Considering intent to evaluate morality is an ancient Western tradition.

Contemporary Western intellectuals embrace secularism as ‘modern’, and they often perceive Eastern and African cultures as ‘traditional’ cultures that are steeped in ancient religious practices.

Many Westerners even describe Japan, an arguably more technologically advanced nation, as an interesting blend of the very old with the very new. A white man told me that he visited Japan to meet the parents of his Japanese wife. He said that Japan’s technology makes Canada look like a developing country. However, he insisted that Japan’s culture is very ancient in addition to being futuristic, because ancient cultural beliefs and practices are still part of contemporary Japanese culture.

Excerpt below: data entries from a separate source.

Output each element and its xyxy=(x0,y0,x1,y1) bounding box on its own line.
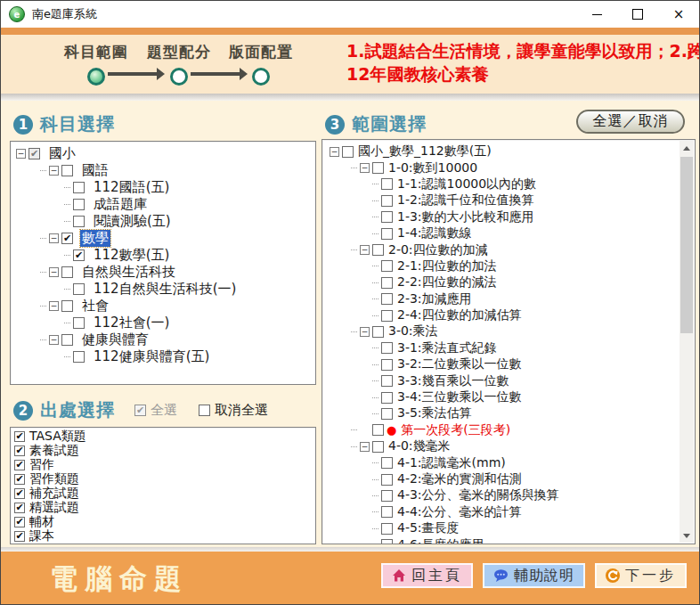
tree-item[interactable]: 2-4:四位數的加減估算 xyxy=(322,307,680,323)
checkbox[interactable] xyxy=(381,474,393,486)
checkbox[interactable] xyxy=(73,249,85,261)
tree-item[interactable]: −數學 xyxy=(11,230,315,247)
checkbox[interactable] xyxy=(381,342,393,354)
tree-item-label[interactable]: 112國語(五) xyxy=(92,179,171,196)
tree-item[interactable]: 4-1:認識毫米(mm) xyxy=(322,454,680,470)
expand-collapse-toggle[interactable]: − xyxy=(49,166,59,176)
tree-item[interactable]: 3-4:三位數乘以一位數 xyxy=(322,389,680,405)
source-list-item[interactable]: 輔材 xyxy=(11,515,315,529)
checkbox[interactable] xyxy=(61,300,73,312)
tree-item-label[interactable]: 4-4:公分、毫米的計算 xyxy=(395,504,524,520)
tree-item[interactable]: 2-1:四位數的加法 xyxy=(322,258,680,274)
checkbox[interactable] xyxy=(14,431,25,442)
maximize-button[interactable] xyxy=(617,1,658,28)
tree-item-label[interactable]: 3-5:乘法估算 xyxy=(395,405,474,421)
tree-item[interactable]: −自然與生活科技 xyxy=(11,264,315,281)
checkbox[interactable] xyxy=(381,392,393,404)
checkbox[interactable] xyxy=(381,178,393,190)
checkbox[interactable] xyxy=(28,148,40,159)
scrollbar[interactable] xyxy=(680,141,694,543)
tree-item-label[interactable]: 1-4:認識數線 xyxy=(395,225,474,241)
tree-item[interactable]: 4-5:畫長度 xyxy=(322,520,680,536)
tree-item[interactable]: 成語題庫 xyxy=(11,196,315,213)
home-button[interactable]: 回主頁 xyxy=(381,563,473,588)
tree-item[interactable]: 4-3:公分、毫米的關係與換算 xyxy=(322,487,680,503)
checkbox[interactable] xyxy=(381,375,393,387)
expand-collapse-toggle[interactable]: − xyxy=(49,233,59,243)
tree-item[interactable]: −國語 xyxy=(11,162,315,179)
scrollbar-down-button[interactable] xyxy=(680,528,694,543)
tree-item-label[interactable]: 4-5:畫長度 xyxy=(395,520,461,536)
tree-item-label[interactable]: 1-1:認識10000以內的數 xyxy=(395,176,538,192)
tree-item[interactable]: 3-2:二位數乘以一位數 xyxy=(322,356,680,372)
tree-item-label[interactable]: 4-2:毫米的實測和估測 xyxy=(395,471,524,487)
tree-item[interactable]: 1-2:認識千位和位值換算 xyxy=(322,192,680,208)
checkbox[interactable] xyxy=(372,244,384,256)
next-step-button[interactable]: 下一步 xyxy=(595,563,687,588)
tree-item-label[interactable]: 1-0:數到10000 xyxy=(387,160,479,176)
step-circle-1[interactable] xyxy=(87,68,105,86)
tree-item-label[interactable]: 第一次段考(三段考) xyxy=(399,422,512,438)
checkbox[interactable] xyxy=(61,266,73,278)
checkbox[interactable] xyxy=(14,503,25,513)
tree-item[interactable]: 1-1:認識10000以內的數 xyxy=(322,176,680,192)
minimize-button[interactable] xyxy=(576,1,617,28)
tree-item[interactable]: 2-3:加減應用 xyxy=(322,291,680,307)
tree-item[interactable]: 2-2:四位數的減法 xyxy=(322,274,680,290)
tree-item-label[interactable]: 2-4:四位數的加減估算 xyxy=(395,307,524,323)
expand-collapse-toggle[interactable]: − xyxy=(49,267,59,277)
checkbox[interactable] xyxy=(381,260,393,272)
expand-collapse-toggle[interactable]: − xyxy=(360,245,370,255)
tree-item-label[interactable]: 國語 xyxy=(80,162,110,179)
checkbox[interactable] xyxy=(372,162,384,174)
tree-item-label[interactable]: 國小_數學_112數學(五) xyxy=(356,143,493,159)
deselect-all-checkbox-group[interactable]: 取消全選 xyxy=(199,402,268,419)
expand-collapse-toggle[interactable]: − xyxy=(360,442,370,452)
source-list-item[interactable]: 課本 xyxy=(11,529,315,544)
checkbox[interactable] xyxy=(14,474,25,485)
tree-item-label[interactable]: 成語題庫 xyxy=(92,196,149,213)
tree-item-label[interactable]: 2-1:四位數的加法 xyxy=(395,258,499,274)
expand-collapse-toggle[interactable]: − xyxy=(360,163,370,173)
checkbox[interactable] xyxy=(372,424,384,436)
tree-item-label[interactable]: 112社會(一) xyxy=(92,315,171,331)
checkbox[interactable] xyxy=(381,293,393,305)
tree-item-label[interactable]: 3-4:三位數乘以一位數 xyxy=(395,389,524,405)
checkbox[interactable] xyxy=(342,146,354,158)
tree-item[interactable]: −2-0:四位數的加減 xyxy=(322,241,680,258)
tree-item-label[interactable]: 112自然與生活科技(一) xyxy=(92,281,238,298)
checkbox[interactable] xyxy=(381,523,393,535)
checkbox[interactable] xyxy=(381,228,393,240)
step-circle-2[interactable] xyxy=(170,68,188,86)
select-all-toggle-button[interactable]: 全選／取消 xyxy=(576,110,685,134)
tree-item-label[interactable]: 4-0:幾毫米 xyxy=(387,438,452,454)
tree-item-label[interactable]: 3-0:乘法 xyxy=(387,323,440,339)
deselect-all-checkbox[interactable] xyxy=(199,405,210,416)
tree-item-label[interactable]: 1-2:認識千位和位值換算 xyxy=(395,192,536,208)
tree-item[interactable]: 112國語(五) xyxy=(11,179,315,196)
source-list-item[interactable]: 習作 xyxy=(11,458,315,472)
checkbox[interactable] xyxy=(381,457,393,469)
tree-item[interactable]: ●第一次段考(三段考) xyxy=(322,422,680,438)
tree-item[interactable]: 3-1:乘法直式紀錄 xyxy=(322,340,680,356)
checkbox[interactable] xyxy=(381,359,393,371)
checkbox[interactable] xyxy=(14,460,25,470)
tree-item-label[interactable]: 健康與體育 xyxy=(80,331,151,348)
tree-item-label[interactable]: 112健康與體育(五) xyxy=(92,348,211,365)
tree-item-label[interactable]: 4-1:認識毫米(mm) xyxy=(395,455,508,471)
tree-item-label[interactable]: 閱讀測驗(五) xyxy=(92,213,173,230)
scrollbar-up-button[interactable] xyxy=(680,141,694,155)
tree-item-label[interactable]: 3-3:幾百乘以一位數 xyxy=(395,373,511,389)
expand-collapse-toggle[interactable]: − xyxy=(49,335,59,345)
checkbox[interactable] xyxy=(372,326,384,338)
tree-item[interactable]: −1-0:數到10000 xyxy=(322,159,680,176)
tree-item[interactable]: 1-3:數的大小比較和應用 xyxy=(322,209,680,225)
help-button[interactable]: 輔助說明 xyxy=(483,563,585,588)
checkbox[interactable] xyxy=(73,199,85,210)
checkbox[interactable] xyxy=(381,539,393,544)
source-list-item[interactable]: 補充試題 xyxy=(11,486,315,501)
checkbox[interactable] xyxy=(73,351,85,363)
tree-item[interactable]: 4-2:毫米的實測和估測 xyxy=(322,471,680,487)
checkbox[interactable] xyxy=(372,441,384,453)
select-all-checkbox[interactable] xyxy=(134,405,146,416)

I found it odd that Western culture is rarely perceived as ancient, even though so many of our beliefs and practices can be traced back to ancient traditions. It is difficult to look at Western culture directly, when we are so accustomed to looking through Western cultural frameworks.

An example of an ancient Western cultural artifact is the Christian tradition of considering intention when judging the morality of an action. This Christian concept is institutionalized in our legal systems as mens rea. For a very recent example of factoring in intent, Clay Shirky claimed that the filtering out of LGBT books from Amazon.com was only a “perceived injustice” and an “injustice that didn’t actually occur” since the delisting was done unintentionally.*

The overemphasis on intent is so pervasive that the effects of an entity’s actions is now considered less important or even unimportant. Furthermore, a culture that trivializes the importance of effect encourages people in power to prioritize image management over correcting bad behaviour. If intent is more important than action and effect, then showing that you had good intentions absolves you from your bad behaviour and your responsibility to correct your behaviour.


Related articles:


* For the record, I was unaware of the #amazonfail twitterstorm until I read Shirky’s article, as I had Internet troubles during that time. Although he makes a good point about people’s tendency to rationalize their actions, because I wasn’t involved, I have no emotional investment in maintaining that an injustice did occur.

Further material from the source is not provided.